箱根芦ノ湖畔に向かう新入生たち(1966年4月、第1回オリエンテーション・キャンプ)*
ウィリアム・エヴァレット教授と懇談する新入生たち(1966年4月、第1回オリエンテーション・キャンプ、外国語学部英語学科)*
フレッシュマン・ウィーク実行委員の在学生が新入生の前でパフォーマンス(1966年4月、第1回オリエンテーション・キャンプ)*

オリエンテーションの“これから”

第1回以来、時代や個人によってさまざまな意見がありつつも、学科や学生数の増加も相まって例年盛り上がりをみせたオリエンテーション・キャンプですが、2020年は、COVID-19(新型コロナウイルス感染症)の感染拡大のため開催できず、代替プログラムとして各学科がインターネット上で新入生に役立つ情報を発信したり、ZOOMで学科集会を開催したりする行事となりました。その後、学内では各種イベントの見直しが進み、2023年からはオリエンテーション・キャンプが廃止され、オリエンテーション・デイ(※5)が開催されるようになりました。

オリエンテーション・デイでは、教員と在学生ヘルパーのもと、学科ごとに多彩な企画が盛り込まれ、新入生からは「新しい友達ができた」、「勉強へのモチベーションが上がった」、「学びを得られた」、「高校では体験できなかったことが体験できた」といった感想が寄せられました。オリエンテーション・キャンプ以来の上智大学の新入生歓迎の伝統は、今なお健在です。

 新入生の大学生活への橋渡し役は、オリエンテーション・キャンプに引き続きヘルパーが担当。企画・運営から当日の進行まで携わり、新入生と大学・学科との距離感をグッと縮めます(当日の様子など、詳細は各学科のサイトをご覧ください)。

社会情勢や学生の気質が変容するなかで、オリエンテーション風景はどのように移り変わってゆくのか…。この記事をご覧いただいている皆様に、ぜひとも見守っていただきたいと思います。
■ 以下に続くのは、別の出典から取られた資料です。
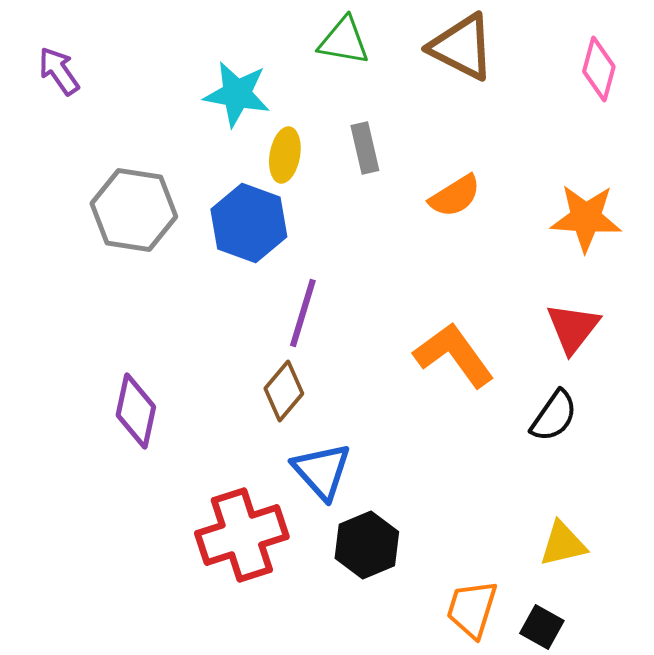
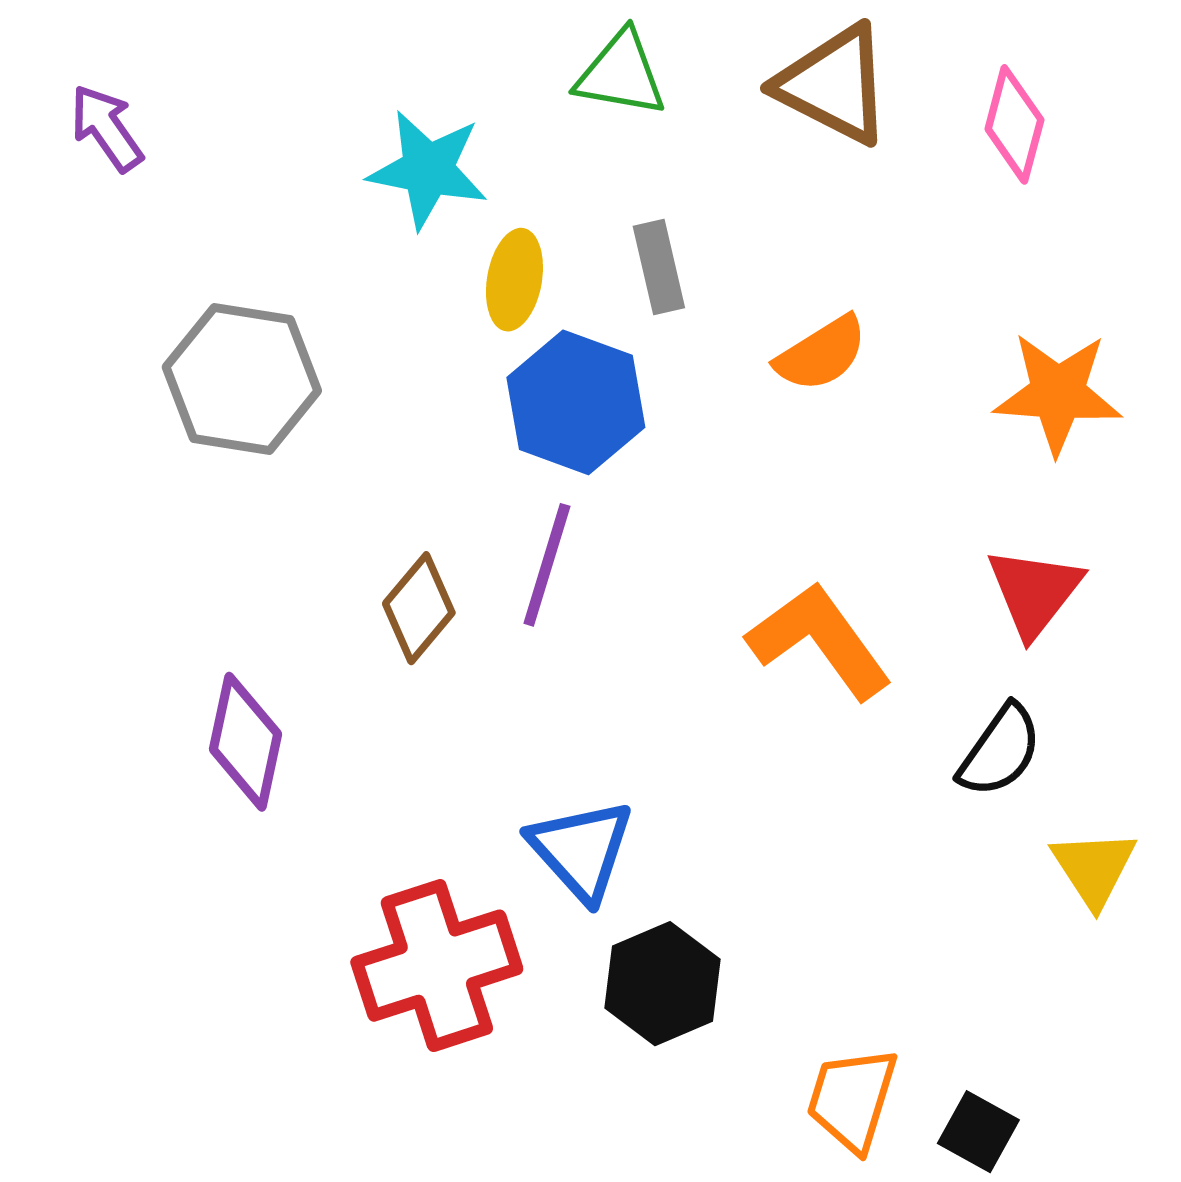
pink diamond: (599, 69) -> (1014, 124), moved
blue hexagon: (249, 223) -> (576, 402), moved
brown diamond: (284, 391) -> (419, 608), moved
yellow triangle: (563, 544) -> (1094, 868), moved, turned -50

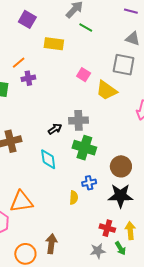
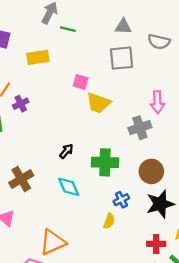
yellow trapezoid: (106, 90) -> (98, 103), moved
gray cross: (79, 120) -> (140, 128), moved
yellow semicircle: (74, 198) -> (109, 221), turned 32

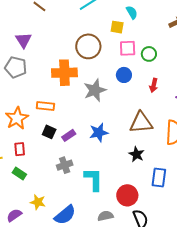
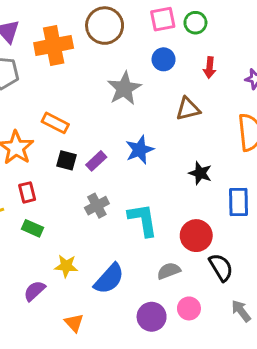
orange cross: (64, 73) -> (54, 46), moved
orange rectangle: (45, 106) -> (55, 123), turned 30
brown triangle: (141, 123) -> (188, 109), moved, size x0.7

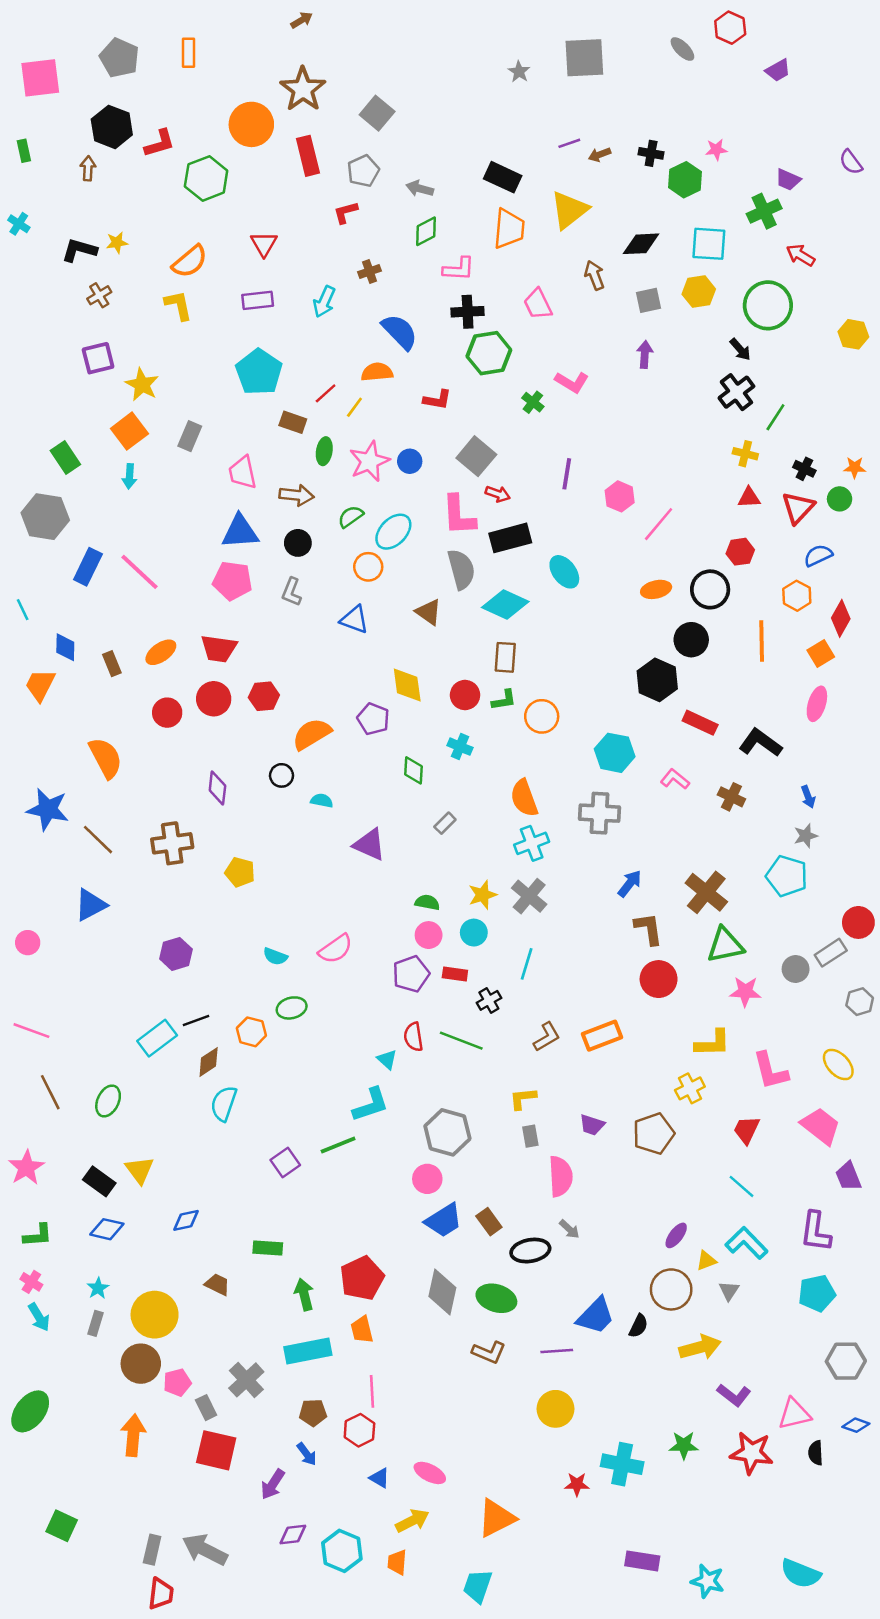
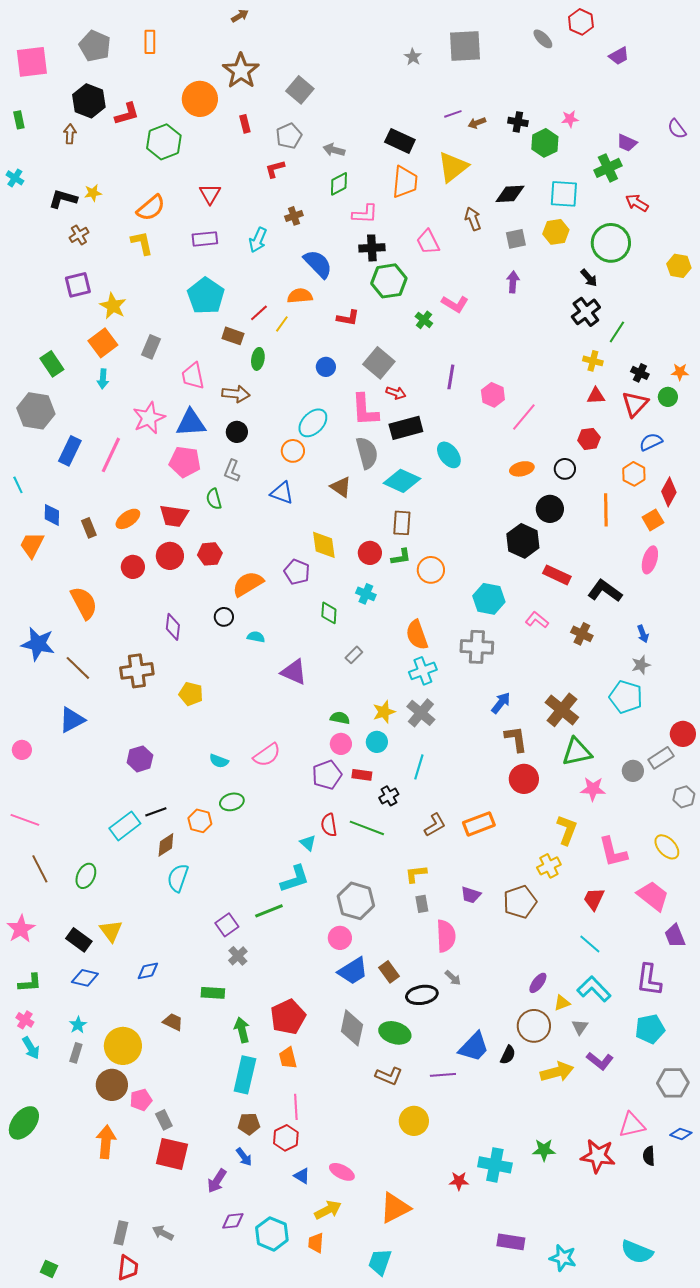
red rectangle: (308, 156) -> (245, 124), size x0.6
pink star: (369, 461) -> (149, 418), moved
green semicircle: (351, 517) -> (214, 499), moved, turned -70
pink line: (139, 572) -> (111, 455), turned 72
black circle: (710, 589) -> (565, 469), size x0.7
yellow L-shape: (713, 1043) -> (567, 830), turned -68
cyan rectangle: (308, 1351) -> (245, 1075), turned -66
gray cross: (246, 1380) -> (238, 956), moved, size x0.7
purple L-shape: (734, 1395) -> (600, 1061), moved
yellow circle: (555, 1409) -> (414, 1121), moved
green square: (62, 1526) -> (49, 1269), moved, size x0.7
gray arrow: (205, 1550) -> (163, 1233), size x0.6

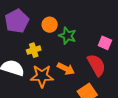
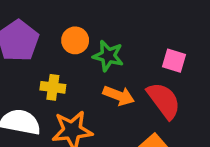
yellow cross: (34, 50) -> (53, 87), turned 32
orange arrow: (66, 69) -> (119, 96), moved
教員の説明に聞き入る新入生(2023年4月3日、オリエンテーション・デイ 2023、文学部史学科)撮影:KEIGADO
10号館講堂ではクイズ形式の催しも!スクリーンに映るのは、定番人気のソフィアジャージ、通称“ソジャー”(2023年4月3日、オリエンテーション・デイ 2023)撮影:KEIGADO
在学生によるキャンパス案内(2023年4月3日、オリエンテーション・デイ 2023)撮影:KEIGADO

(※1)『昭和41年度新入生オリエンテーション・キャンプ報告書』1966年、P.2。同報告書におさめられた新井恒雄(当時の学生生活課長)「新入生オリエンテーション・キャンプの実施にあたって」(P.1)には、戦前の上智大学では新入生・在学生・教職員を交えた合宿が独特な雰囲気を創り出しており、オリエンテーション・キャンプはそうした様子を復活させようと企画された、という旨の記述があります。
(※2)『昭和41年度新入生オリエンテーション・キャンプ報告書』P.14, 16。
(※3)「合宿レポート」(『上智大学新聞』1966年4月15日付、第180号、第2面)。一方、同面掲載の「研修合宿 新入生には好評の声 運営面に学生の要望を」や「フレッシュマンウィーク 幕閉じる 例年になく淋しいキャンパス」によれば、フレッシュマン・ウィークの最中、キャンパス内にいる新入生が少ない状況に戸惑う声もあったようです。
(※4)「お笑いで結ぶ教授と新入生」(『読売新聞』夕刊、1966年4月9日付、第3面、ヨミダス歴史館、2023年4月19日閲覧)。
(※5)2023年現在、一部の学科を除いて日帰り形式で1日もしくは2日間開催。